A toddler who hurtled down an escalator on a trike broke his nose when he came flying off it into a stand having escaped a play area at a shopping centre in India.
The three-year-old, named as Abhiram, was playing in a children’s area near the escalators on the toy when he left under the nose of his father and and headed for the moving ramp.
He went riding down the escalator but started going too fast and crashed into a stand, sending him flying off the trike.
The Bizarre incident happened in the Kachiguda Big Bazar Mall in Hyderabad, India, and was captured on CCTV footage, prompting the father to lodge a complaint with the local police force.
The toddler, named as Abhiram, is seen at the top of the escalator in the Indian shopping mall
It is reported the boy’s parents have now lodged a complaint against the shopping centre’s staff.
Dad Sudhakar, his wife and two children went to the shopping centre together and the parents left the children in the unsupervised play area while they browsed the shops.
The boy left on the trike and was left bleeding from the mouth and suffered a fractured nose, it has been reported.
The father said: ‘I was unaware Abhiram had an accident because I was looking at a toy for my other son.
‘Abhiram was only a few feet away from me when he got on the ramp, but I did not notice.
‘Only after looking for him for some time that I noticed someone had had a mishap.
‘When I went to see what was going on, I saw Abhiram bleeding.’
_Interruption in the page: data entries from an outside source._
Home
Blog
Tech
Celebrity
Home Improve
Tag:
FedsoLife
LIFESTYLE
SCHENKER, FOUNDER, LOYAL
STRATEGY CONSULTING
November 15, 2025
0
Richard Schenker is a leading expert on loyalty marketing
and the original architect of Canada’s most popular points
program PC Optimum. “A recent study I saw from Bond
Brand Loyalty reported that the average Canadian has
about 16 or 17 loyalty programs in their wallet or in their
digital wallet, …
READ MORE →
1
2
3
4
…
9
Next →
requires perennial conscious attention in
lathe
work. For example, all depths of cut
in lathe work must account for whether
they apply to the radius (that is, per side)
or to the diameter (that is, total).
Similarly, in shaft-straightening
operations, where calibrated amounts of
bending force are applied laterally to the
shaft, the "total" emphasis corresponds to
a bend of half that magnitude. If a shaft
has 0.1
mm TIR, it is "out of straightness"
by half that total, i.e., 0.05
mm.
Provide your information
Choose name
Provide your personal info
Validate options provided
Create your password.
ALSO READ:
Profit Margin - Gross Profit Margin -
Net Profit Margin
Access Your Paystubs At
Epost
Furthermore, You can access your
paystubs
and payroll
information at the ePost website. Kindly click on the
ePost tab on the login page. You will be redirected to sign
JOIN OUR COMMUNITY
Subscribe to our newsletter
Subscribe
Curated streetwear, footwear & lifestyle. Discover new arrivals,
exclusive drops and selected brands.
Nobody has even noticed the boy is half way down the escalator and on his way to crashing into the stand at the bottom
After hearing him clattering into the stand, those in the shopping centre rush to help him
He said he received no help in attending to his son from shopping centre staff.
He continued: ‘I had to move to four different hospitals, before Lotus Hospital, Lakidikapul, admitted my injured son.
‘The reason I lodged a police complaint is to make sure that such incidents do not repeat and it is the responsibility of the mall management to man the ramps.’
Inspector P Shiva Shankar Rao said there had been ‘clear negligence on part of boy’s parents and not the mall management’.
The police officer said: ‘We got the complaint against the mall but they are not at fault.